To discharge the capacitor, first turn the unit off and pull the service disconnect.

Test the voltage across the contactor to insure their is no supply voltage to the unit.

The technically precise method of discharging a capacitor is to connect a large value resistor across the terminals to bleed off the stored charge, but in the field we seldom have a suitable resistor so they are often discharged by touching the tip of a heavy screwdriver across the terminals. Make absolutely sure the screwdriver you are using has a good insulated handle.
It is also an old electricians trick to put one hand in your pocket while performing the test with the other hand.
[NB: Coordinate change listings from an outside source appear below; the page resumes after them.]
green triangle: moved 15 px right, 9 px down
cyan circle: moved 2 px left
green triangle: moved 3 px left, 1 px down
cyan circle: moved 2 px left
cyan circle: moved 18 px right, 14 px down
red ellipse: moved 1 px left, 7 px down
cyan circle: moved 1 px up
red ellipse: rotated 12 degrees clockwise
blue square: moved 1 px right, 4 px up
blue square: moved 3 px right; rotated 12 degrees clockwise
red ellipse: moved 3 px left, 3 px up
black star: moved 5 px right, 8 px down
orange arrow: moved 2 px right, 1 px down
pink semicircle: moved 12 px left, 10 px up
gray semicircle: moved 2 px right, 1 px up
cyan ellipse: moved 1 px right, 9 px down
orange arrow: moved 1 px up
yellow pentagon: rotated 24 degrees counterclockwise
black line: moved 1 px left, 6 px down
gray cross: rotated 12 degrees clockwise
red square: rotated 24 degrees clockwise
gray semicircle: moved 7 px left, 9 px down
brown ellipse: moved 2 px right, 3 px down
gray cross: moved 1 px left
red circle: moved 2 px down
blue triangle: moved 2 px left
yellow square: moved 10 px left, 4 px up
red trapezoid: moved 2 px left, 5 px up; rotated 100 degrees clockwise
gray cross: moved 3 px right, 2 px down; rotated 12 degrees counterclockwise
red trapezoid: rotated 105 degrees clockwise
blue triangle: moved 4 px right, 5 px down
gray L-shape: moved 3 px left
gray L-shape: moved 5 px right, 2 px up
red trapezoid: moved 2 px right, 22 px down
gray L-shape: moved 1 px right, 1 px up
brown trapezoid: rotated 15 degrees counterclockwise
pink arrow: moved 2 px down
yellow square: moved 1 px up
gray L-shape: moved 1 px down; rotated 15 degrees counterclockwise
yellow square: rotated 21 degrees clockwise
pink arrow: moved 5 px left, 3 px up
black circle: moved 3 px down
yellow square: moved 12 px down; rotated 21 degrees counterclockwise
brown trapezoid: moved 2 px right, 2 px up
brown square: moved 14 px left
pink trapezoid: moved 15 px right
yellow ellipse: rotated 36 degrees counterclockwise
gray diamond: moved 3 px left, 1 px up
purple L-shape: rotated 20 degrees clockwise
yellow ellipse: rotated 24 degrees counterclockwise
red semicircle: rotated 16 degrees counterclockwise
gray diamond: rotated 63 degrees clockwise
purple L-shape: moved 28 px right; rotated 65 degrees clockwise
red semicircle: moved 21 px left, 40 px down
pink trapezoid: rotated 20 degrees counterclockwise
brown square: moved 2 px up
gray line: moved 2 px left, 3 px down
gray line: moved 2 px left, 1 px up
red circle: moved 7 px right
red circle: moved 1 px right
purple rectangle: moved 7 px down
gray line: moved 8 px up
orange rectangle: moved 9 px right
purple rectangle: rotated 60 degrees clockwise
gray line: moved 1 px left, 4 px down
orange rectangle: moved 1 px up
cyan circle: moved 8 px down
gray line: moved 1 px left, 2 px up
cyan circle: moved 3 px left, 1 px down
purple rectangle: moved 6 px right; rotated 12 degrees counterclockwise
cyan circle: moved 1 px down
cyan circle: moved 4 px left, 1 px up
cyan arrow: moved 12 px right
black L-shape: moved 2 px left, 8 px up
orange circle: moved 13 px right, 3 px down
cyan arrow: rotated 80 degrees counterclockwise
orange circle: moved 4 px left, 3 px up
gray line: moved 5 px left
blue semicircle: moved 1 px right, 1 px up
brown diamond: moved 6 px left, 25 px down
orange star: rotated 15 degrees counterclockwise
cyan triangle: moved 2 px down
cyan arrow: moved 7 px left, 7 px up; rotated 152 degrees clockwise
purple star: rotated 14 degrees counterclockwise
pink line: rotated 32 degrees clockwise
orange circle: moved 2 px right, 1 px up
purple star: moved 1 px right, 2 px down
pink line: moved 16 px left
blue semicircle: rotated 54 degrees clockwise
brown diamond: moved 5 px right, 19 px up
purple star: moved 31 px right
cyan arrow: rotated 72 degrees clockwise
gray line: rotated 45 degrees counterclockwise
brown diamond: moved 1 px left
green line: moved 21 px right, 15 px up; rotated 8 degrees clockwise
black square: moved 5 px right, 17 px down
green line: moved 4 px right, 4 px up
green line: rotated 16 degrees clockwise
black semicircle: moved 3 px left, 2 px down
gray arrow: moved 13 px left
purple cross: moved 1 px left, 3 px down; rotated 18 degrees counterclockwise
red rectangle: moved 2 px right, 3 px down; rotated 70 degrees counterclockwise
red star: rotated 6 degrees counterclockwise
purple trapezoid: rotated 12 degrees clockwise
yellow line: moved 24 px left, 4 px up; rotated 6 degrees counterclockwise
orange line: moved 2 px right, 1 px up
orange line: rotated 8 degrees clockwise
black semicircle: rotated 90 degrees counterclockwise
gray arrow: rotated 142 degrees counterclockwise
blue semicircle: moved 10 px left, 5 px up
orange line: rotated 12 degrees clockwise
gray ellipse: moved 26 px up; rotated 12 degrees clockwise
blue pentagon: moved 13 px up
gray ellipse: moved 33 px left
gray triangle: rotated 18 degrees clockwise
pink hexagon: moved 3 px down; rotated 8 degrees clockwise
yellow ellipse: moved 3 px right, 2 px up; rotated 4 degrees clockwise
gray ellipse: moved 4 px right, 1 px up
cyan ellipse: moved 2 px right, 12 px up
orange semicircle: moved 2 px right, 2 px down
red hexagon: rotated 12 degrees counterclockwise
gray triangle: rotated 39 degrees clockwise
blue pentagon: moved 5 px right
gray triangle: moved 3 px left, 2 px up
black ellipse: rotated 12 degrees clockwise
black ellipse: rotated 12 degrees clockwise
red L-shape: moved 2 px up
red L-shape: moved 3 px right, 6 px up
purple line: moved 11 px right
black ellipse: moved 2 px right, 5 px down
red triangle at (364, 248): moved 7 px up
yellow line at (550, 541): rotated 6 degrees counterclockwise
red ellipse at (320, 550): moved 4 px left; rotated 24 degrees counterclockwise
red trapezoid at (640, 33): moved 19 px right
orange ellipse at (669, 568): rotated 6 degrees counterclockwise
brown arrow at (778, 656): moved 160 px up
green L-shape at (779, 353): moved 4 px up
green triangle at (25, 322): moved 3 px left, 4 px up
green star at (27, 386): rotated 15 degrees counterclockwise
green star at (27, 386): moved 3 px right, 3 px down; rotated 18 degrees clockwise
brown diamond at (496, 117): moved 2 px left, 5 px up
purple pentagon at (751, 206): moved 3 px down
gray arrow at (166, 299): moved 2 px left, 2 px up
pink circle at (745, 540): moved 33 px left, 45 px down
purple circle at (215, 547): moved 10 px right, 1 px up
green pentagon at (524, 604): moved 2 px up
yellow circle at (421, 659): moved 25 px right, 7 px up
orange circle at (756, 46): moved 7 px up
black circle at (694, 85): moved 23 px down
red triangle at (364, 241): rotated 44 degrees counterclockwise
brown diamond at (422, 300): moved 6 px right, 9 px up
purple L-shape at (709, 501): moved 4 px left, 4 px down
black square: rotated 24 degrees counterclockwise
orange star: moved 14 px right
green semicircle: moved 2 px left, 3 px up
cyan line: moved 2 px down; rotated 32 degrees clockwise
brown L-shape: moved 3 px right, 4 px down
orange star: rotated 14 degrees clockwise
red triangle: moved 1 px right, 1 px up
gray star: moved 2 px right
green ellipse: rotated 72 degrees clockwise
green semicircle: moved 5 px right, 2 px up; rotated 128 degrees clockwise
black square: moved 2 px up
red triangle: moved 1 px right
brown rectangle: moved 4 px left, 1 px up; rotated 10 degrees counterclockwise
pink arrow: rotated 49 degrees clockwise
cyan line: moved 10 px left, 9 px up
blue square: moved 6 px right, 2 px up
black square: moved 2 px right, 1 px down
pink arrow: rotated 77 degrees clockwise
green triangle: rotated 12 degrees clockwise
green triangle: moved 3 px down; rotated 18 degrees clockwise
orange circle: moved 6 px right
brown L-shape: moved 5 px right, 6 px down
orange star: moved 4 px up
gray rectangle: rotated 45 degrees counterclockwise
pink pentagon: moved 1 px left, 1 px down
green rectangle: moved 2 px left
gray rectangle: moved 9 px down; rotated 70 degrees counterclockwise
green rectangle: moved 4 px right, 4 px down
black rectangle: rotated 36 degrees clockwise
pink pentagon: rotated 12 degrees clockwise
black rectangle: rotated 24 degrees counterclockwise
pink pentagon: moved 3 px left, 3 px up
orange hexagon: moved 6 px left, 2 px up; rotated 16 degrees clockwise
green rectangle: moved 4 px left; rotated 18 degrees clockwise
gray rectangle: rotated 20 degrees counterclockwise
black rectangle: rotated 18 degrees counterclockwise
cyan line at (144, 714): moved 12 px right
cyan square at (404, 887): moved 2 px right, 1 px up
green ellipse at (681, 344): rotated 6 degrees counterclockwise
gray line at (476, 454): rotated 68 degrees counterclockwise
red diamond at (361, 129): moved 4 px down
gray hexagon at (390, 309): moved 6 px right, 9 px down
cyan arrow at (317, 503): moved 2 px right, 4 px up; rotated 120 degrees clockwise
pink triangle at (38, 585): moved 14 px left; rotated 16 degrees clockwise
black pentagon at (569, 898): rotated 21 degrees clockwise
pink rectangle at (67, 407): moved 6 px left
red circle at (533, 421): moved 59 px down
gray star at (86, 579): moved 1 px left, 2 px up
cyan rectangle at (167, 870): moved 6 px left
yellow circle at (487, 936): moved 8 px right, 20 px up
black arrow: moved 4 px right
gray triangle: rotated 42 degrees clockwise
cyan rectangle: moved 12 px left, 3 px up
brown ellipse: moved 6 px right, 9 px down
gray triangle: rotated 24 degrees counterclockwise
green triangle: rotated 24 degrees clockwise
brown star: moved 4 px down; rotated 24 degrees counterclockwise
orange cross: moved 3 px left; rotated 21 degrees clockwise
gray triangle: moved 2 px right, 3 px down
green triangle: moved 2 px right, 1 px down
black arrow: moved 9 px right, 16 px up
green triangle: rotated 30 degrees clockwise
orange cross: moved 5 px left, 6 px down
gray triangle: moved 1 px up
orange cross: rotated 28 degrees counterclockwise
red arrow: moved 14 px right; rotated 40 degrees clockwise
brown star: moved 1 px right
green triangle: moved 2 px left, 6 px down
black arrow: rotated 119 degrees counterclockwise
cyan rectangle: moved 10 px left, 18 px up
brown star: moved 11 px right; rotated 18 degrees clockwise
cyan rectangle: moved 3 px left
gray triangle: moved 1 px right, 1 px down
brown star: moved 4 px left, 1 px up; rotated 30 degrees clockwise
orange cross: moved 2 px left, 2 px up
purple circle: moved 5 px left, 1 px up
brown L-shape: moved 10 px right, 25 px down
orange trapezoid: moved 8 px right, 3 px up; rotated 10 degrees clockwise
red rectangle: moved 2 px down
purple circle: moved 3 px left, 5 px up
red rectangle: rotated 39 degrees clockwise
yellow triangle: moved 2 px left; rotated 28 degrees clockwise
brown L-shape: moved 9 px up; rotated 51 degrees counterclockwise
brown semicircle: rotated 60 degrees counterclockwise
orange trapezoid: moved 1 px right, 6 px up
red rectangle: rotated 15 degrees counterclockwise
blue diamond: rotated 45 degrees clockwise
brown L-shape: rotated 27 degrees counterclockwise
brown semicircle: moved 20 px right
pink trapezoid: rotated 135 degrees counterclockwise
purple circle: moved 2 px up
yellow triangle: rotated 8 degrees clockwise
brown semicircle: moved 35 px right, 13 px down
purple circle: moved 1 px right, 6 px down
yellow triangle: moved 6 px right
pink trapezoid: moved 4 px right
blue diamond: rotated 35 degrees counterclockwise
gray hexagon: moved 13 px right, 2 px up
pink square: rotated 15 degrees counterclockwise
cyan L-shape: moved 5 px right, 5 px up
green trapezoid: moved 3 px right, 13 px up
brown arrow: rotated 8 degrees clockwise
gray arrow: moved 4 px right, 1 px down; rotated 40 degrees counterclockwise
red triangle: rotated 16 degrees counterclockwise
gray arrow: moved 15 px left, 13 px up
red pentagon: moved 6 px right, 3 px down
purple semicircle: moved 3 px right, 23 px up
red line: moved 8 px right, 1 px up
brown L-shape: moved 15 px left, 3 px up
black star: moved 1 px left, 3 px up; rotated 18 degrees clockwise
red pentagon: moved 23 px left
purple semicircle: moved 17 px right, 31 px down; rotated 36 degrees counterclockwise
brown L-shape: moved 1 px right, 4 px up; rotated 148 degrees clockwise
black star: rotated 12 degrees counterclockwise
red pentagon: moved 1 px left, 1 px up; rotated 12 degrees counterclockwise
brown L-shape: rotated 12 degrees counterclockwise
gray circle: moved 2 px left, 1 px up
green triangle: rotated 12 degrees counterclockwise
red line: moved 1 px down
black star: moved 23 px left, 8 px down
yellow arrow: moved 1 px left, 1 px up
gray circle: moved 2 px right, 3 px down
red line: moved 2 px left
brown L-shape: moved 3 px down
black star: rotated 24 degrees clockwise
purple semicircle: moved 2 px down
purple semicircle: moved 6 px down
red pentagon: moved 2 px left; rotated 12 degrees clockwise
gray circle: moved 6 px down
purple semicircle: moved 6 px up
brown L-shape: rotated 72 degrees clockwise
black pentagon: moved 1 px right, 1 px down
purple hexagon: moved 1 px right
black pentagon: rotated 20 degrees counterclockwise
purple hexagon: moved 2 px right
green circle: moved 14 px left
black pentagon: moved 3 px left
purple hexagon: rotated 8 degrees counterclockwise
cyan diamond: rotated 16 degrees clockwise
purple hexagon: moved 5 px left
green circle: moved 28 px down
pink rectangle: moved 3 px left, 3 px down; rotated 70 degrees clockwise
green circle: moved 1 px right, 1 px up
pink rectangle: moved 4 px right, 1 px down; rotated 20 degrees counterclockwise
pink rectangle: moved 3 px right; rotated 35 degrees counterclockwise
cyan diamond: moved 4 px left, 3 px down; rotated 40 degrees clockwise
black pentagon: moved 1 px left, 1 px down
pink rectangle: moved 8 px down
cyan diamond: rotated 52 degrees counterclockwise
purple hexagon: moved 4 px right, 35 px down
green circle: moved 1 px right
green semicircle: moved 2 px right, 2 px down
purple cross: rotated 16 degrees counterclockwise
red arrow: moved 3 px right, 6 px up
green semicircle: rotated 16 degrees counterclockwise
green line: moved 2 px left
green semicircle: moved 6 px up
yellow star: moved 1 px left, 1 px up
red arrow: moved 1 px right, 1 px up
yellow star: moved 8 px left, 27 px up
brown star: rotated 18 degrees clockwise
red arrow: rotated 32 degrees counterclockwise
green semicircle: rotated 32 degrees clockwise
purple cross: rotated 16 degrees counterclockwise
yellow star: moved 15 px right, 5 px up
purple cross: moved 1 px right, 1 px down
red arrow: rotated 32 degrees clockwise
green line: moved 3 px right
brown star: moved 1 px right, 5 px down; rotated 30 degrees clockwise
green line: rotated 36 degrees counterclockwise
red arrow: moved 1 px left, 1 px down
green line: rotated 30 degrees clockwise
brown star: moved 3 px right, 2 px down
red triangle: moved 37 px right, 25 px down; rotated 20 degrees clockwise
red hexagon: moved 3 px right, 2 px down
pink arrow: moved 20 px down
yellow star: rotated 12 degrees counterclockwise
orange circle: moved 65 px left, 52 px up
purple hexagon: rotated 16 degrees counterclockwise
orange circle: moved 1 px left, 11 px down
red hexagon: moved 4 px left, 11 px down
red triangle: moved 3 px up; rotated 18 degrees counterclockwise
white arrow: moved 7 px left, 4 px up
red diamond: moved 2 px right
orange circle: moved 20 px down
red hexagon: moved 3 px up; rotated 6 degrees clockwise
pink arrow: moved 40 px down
That may sound silly, but when you get a spark it is an instinct to grab at what your working on. Keeping the free hand in your pocket will retard the reactionary function and could prevent you from injury.

Once you are sure the capacitor has been discharged, remove the wires from the capacitor terminals.

Using an analog type (Needle indicating type, Not digital.) OHM Meter set on the highest resistance scale, touch one probe on each terminal of the capacitor. You should see a quick deflection of the needle upscale, then slowly fall back to zero. Reverse the probes on the terminals and you should see the same reaction again. If so, that is a good capacitor.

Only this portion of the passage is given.